#### DATA EXCERPTS:
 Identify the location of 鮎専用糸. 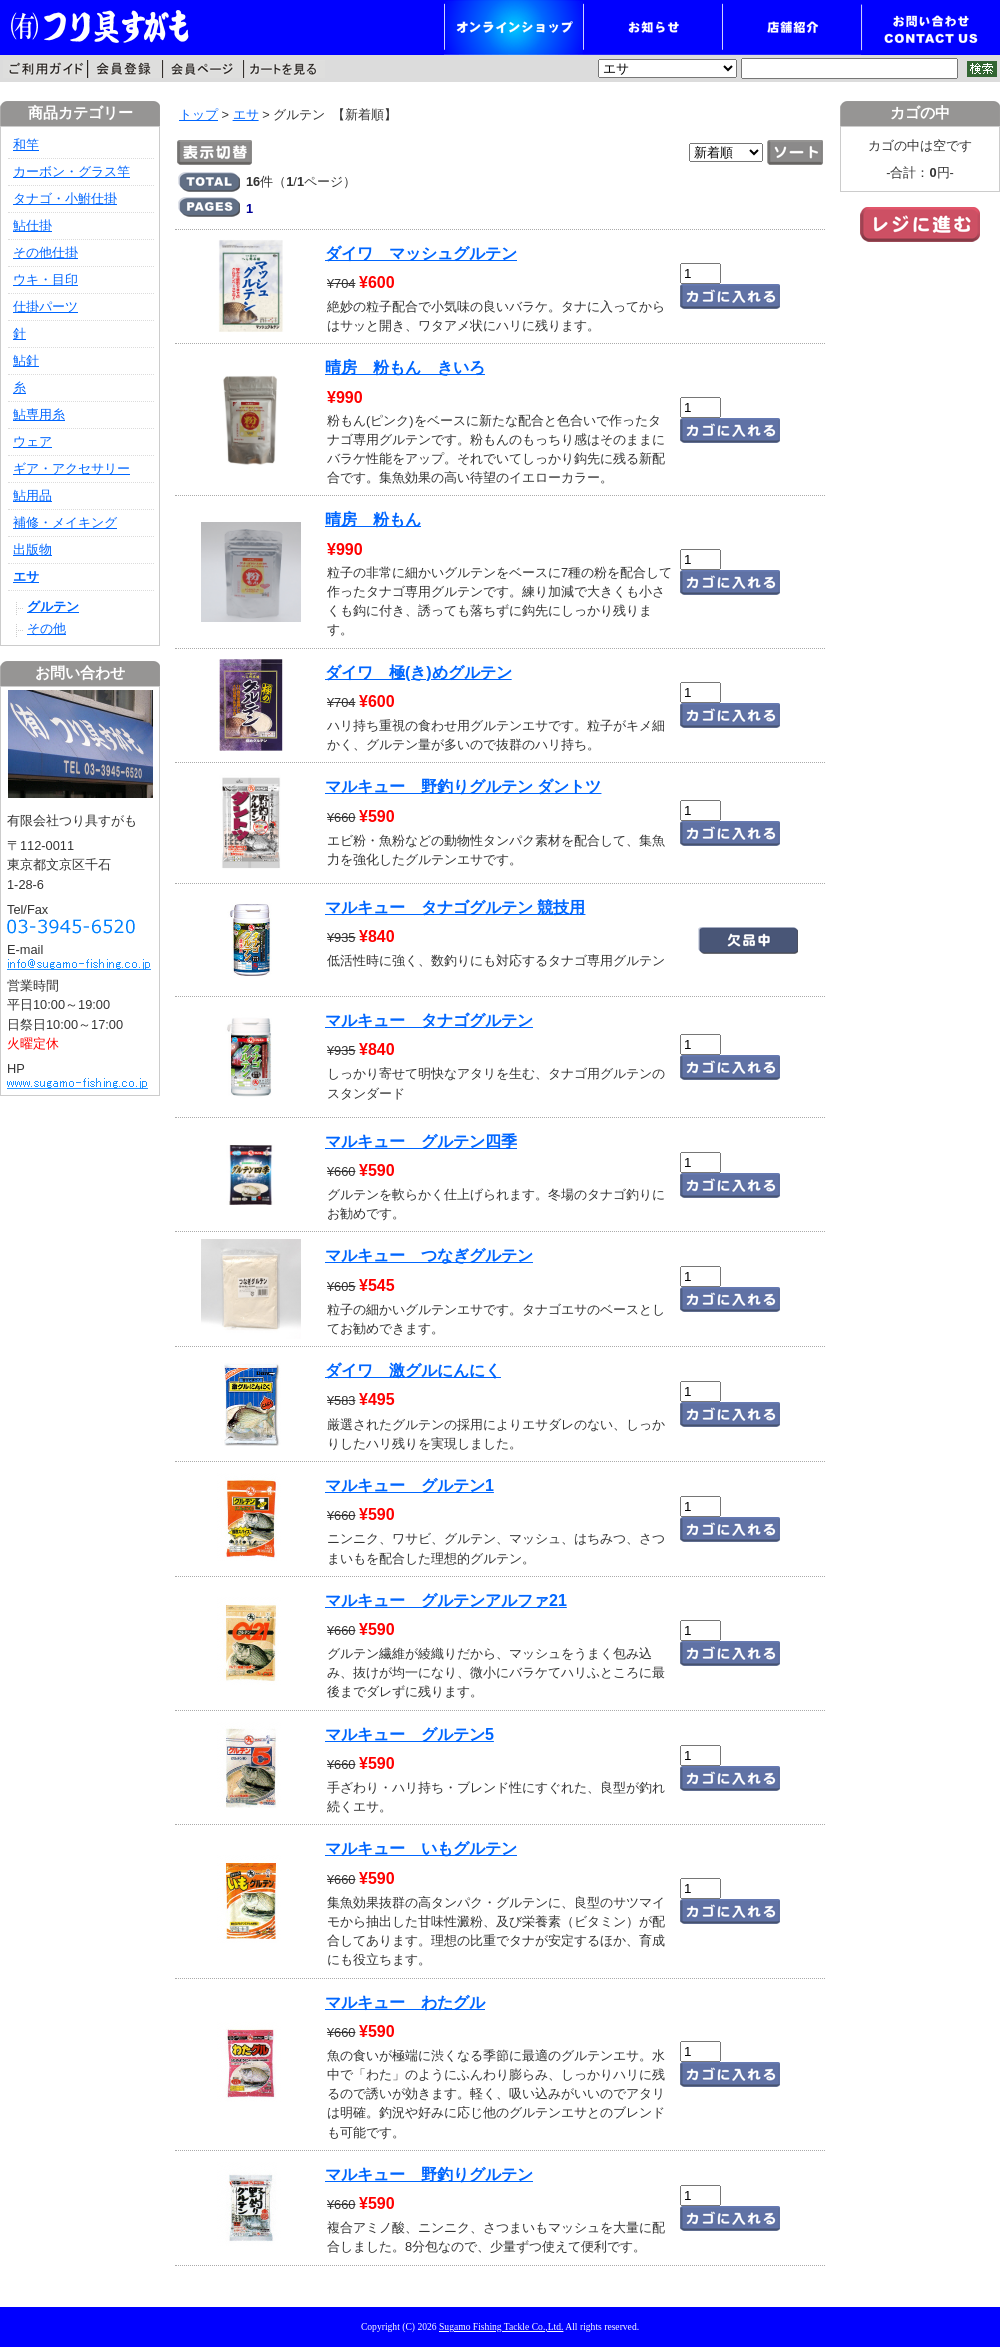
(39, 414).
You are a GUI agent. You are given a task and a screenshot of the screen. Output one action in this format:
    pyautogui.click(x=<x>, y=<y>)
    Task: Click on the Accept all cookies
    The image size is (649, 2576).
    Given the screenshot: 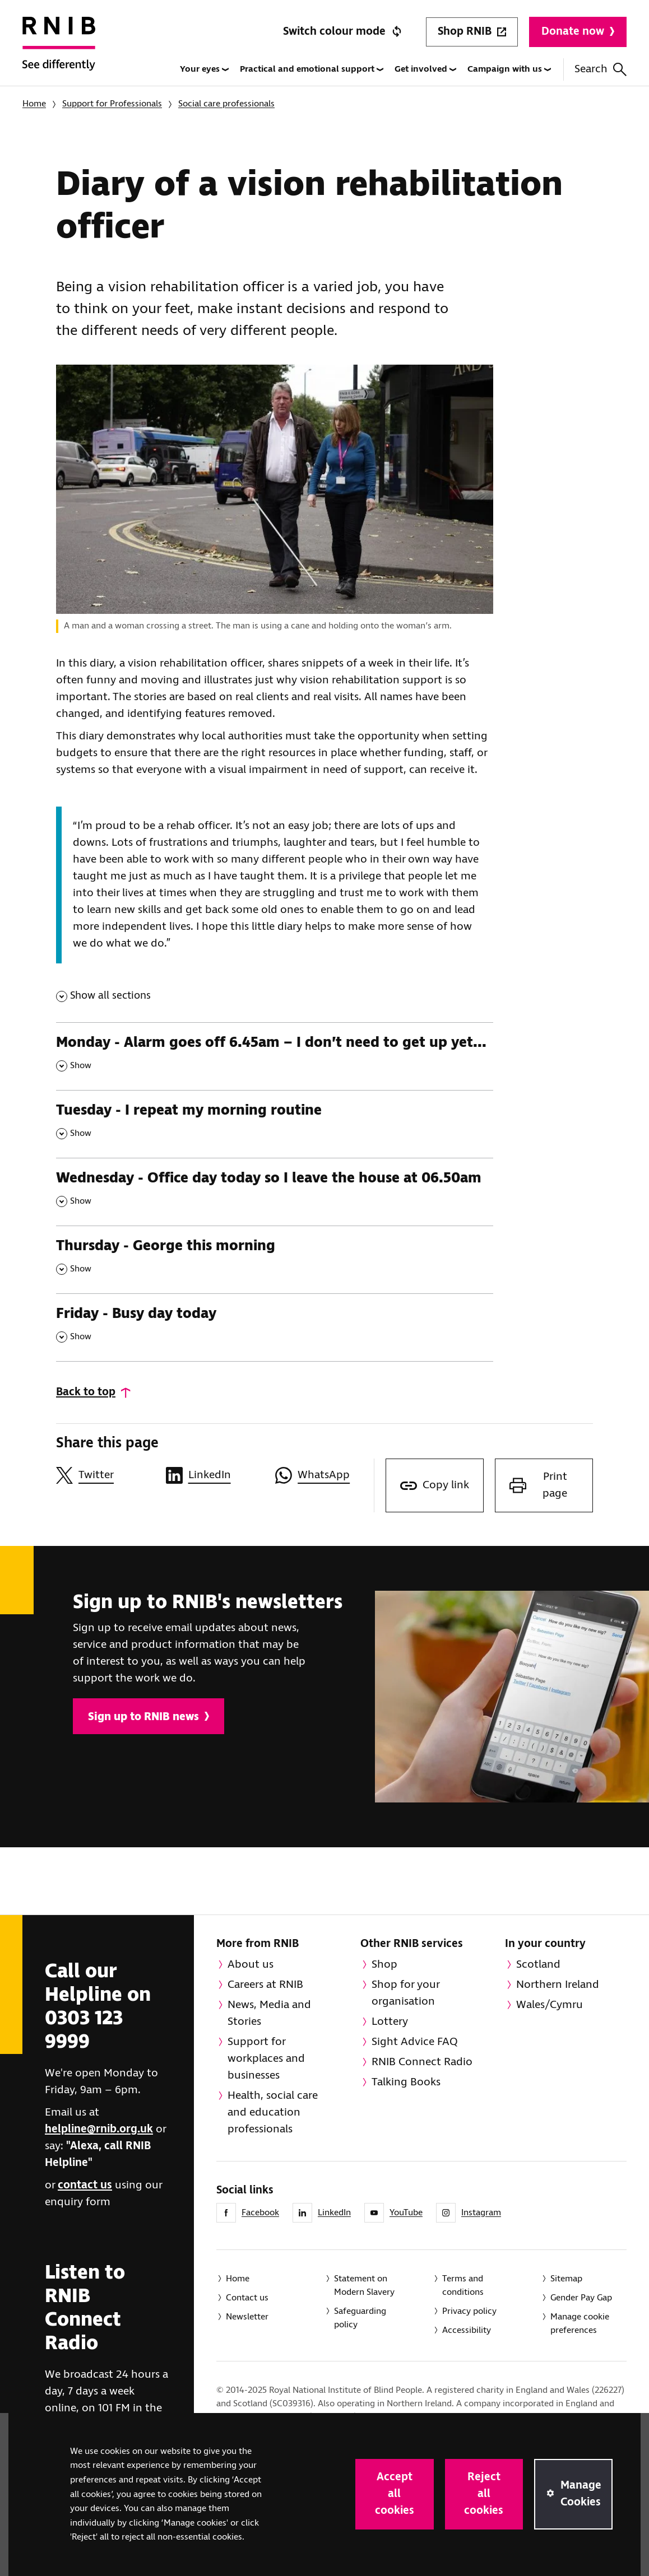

#### TASK:
Exact copy, no pictures: reproduce every record as it stands.

#### SOLUTION TO THIS EXERCISE:
 Identify the location of 鮎専用糸. 
(39, 414).
You are a GUI agent. You are given a task and a screenshot of the screen. Output one action in this format:
    pyautogui.click(x=<x>, y=<y>)
    Task: Click on the Accept all cookies
    The image size is (649, 2576).
    Given the screenshot: 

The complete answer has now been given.